Not being Alaska Natives, Josie and I came into these communities as outsiders. Being from Maine, however, I have seen how often outside journalists seem to get everything wrong when portraying my home state, frequently relying on clichés, churning out purple prose about salty lobstermen and rockbound coasts while somehow missing the true spirit of the place. So we adopted a pretty simple approach—we let people tell their own stories in their own words. We put the microphones in other people’s hands and kept our own voices almost entirely off the radio.

Arctic Youth Ambassadors

The Arctic Youth Ambassadors are a group of young Alaskans whose mission is to spread awareness of what life is like in their community. I traveled to Fairbanks to lead a storytelling workshop for them with Frank Chythlook, KNBA’s operations manager, who has years of experience leading youth workshops. Drawing on his expertise—as well as my own experience working at the national folk history project StoryCorps, which also aims to elevate voices that are not normally heard in mainstream media—we spent a snowy morning at the university going over everything from how to handle recording equipment to interviewing techniques and story structure. We even turned the ambassadors loose to interview each other and collect field recordings on campus.Frontiers of Change

Later, we mailed recorders to a few of the youth ambassadors, including with them return postage and a “Frontier of Change Field Producer Guide” based on material covered in the workshop. The guide contained basic tips for eliminating background noise; interviewing guidance—“ask simple, open-ended questions”; and a few ideas for identifying and finding stories—“keep in mind what stories and people you might be taking for granted.” The guide also featured a simple checklist for our young producers to follow in order to create a compelling radio piece: “introduce yourself,” “interview someone,” “take some pictures,” and so on.
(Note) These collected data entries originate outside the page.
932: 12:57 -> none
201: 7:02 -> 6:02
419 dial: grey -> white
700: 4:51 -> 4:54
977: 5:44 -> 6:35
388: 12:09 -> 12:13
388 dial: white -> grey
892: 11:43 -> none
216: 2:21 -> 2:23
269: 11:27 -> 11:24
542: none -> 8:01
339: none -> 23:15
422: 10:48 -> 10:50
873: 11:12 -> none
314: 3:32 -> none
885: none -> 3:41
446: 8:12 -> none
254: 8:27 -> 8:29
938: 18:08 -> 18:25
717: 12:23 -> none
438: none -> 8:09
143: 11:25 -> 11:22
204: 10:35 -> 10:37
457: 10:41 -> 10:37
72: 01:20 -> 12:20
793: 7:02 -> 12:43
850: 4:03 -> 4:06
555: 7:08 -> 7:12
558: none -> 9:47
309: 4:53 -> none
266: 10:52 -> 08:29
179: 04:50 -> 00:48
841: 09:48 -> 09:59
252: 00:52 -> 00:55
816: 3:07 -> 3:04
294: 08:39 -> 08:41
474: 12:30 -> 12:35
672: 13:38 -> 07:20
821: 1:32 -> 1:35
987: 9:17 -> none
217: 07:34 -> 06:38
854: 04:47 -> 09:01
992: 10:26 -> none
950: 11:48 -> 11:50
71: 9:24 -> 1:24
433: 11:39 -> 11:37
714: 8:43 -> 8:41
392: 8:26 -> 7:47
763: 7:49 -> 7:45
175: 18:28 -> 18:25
The results were two of our favorite pieces from the project—Keemuel Kenrud interviewing his mother about the major changes she’s seen in her lifetime and Kimberly Pikok interviewing her father about hunting for goose eggs and other traditional activities from his youth in Barrow, Alaska. And we, the producers, were hundreds of miles away when these interviews were recorded, not interfering in any way.

Keemuel Kenrud and Sherry Abraham

Kimberly and Lloyd Pikok

This is perhaps the purest form of storytelling—simply providing people with a forum to tell their own stories. Most of the time, of course, we were in the same room with the people we interviewed, holding the other end of the microphone, and every single story was the product of editorial decisions on our part. But by staying true to what people were saying, we hope that we acted as a conduit, using the tools we know to elevate new voices and get new stories on the air.

Isaac Kestenbaum is one of the lead producers of the multimedia climate change project Frontier of Change, produced by KNBA as part of Finding America, a national initiative produced by AIR, with financial support from the Corporation for Public Broadcasting. He is also the former production manager for StoryCorps, and the co-creator of the climate change audio project Winters Past.